C’est ici que se produit l’erreur de raisonnement la plus fréquente. Beaucoup d’hôteliers confondent coût marginal et coût moyen. Ils regardent leur compte de résultat, calculent un coût par chambre occupée, puis décident qu’en dessous de ce seuil, vendre n’a aucun sens. Cette logique est rassurante sur le papier, mais elle est économiquement fausse à court terme. Car les charges qu’elle inclut ne disparaissent pas lorsque la chambre reste vide. Les loyers se paient. Les salaires fixes tombent. Les assurances, les abonnements, les remboursements d’emprunt continuent d’exister, que la chambre soit vendue ou non.

Refuser une vente à un prix inférieur au coût moyen ne permet donc pas d’économiser de l’argent. Cela revient simplement à renoncer à une contribution, même partielle, à l’absorption de charges qui, elles, restent pleines et entières. À l’inverse, accepter une vente à un prix supérieur au coût marginal génère immédiatement de la valeur. Même modeste, cette valeur existe. Elle contribue à couvrir une partie des coûts fixes et améliore mécaniquement le résultat par rapport à une chambre laissée vide.

C’est cette réalité qui fait de l’hôtellerie un secteur profondément marginaliste, souvent sans le savoir. Comme le transport aérien, elle repose sur une capacité fixe à court terme, un stock périssable et une demande incertaine. Une nuit non vendue est perdue à jamais. Elle ne peut pas être stockée, ni reportée, ni recyclée. Elle disparaît simplement.

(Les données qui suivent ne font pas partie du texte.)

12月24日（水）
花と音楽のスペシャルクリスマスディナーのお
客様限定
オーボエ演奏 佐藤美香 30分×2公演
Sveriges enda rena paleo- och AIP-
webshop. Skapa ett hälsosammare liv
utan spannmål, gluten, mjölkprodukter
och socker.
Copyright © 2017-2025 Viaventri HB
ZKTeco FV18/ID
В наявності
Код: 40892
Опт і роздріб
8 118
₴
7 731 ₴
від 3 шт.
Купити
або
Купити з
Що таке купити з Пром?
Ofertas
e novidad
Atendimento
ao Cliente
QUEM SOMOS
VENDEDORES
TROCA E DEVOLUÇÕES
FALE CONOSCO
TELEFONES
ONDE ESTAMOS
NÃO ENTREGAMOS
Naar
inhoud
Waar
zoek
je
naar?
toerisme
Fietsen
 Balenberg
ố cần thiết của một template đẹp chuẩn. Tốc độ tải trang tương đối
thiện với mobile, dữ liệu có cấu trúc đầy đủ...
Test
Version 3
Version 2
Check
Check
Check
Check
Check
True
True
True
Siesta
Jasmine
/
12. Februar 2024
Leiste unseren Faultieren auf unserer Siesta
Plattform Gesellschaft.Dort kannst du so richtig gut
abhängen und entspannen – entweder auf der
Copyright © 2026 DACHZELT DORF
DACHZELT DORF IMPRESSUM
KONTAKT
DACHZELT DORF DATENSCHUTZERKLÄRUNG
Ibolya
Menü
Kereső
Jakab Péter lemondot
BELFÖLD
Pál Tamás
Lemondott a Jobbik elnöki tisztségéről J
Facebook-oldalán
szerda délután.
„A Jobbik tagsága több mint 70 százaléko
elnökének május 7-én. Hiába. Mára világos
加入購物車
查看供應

Mais cette logique du coût marginal ne doit pas être confondue avec une apologie du prix bas permanent. Elle n’est ni une stratégie commerciale, ni une politique tarifaire en soi. Elle est un outil de décision ponctuel, contextuel, temporel. Elle aide à arbitrer, à un instant donné, entre vendre ou ne pas vendre. Utilisée sans discernement, elle peut dégrader la perception de valeur, habituer la clientèle à des prix faibles et affaiblir la capacité de l’hôtel à absorber ses charges sur la durée.

Le coût marginal ne dit pas quel doit être le prix d’une chambre. Il dit simplement ceci : tant que le prix dépasse ce que coûte réellement la vente supplémentaire, ne pas vendre est souvent plus coûteux que vendre. En hôtellerie, le vrai gaspillage n’est pas un tarif jugé trop bas. C’est une chambre vide que personne n’a occupée, dans un hôtel qui, lui, continuait de tourner.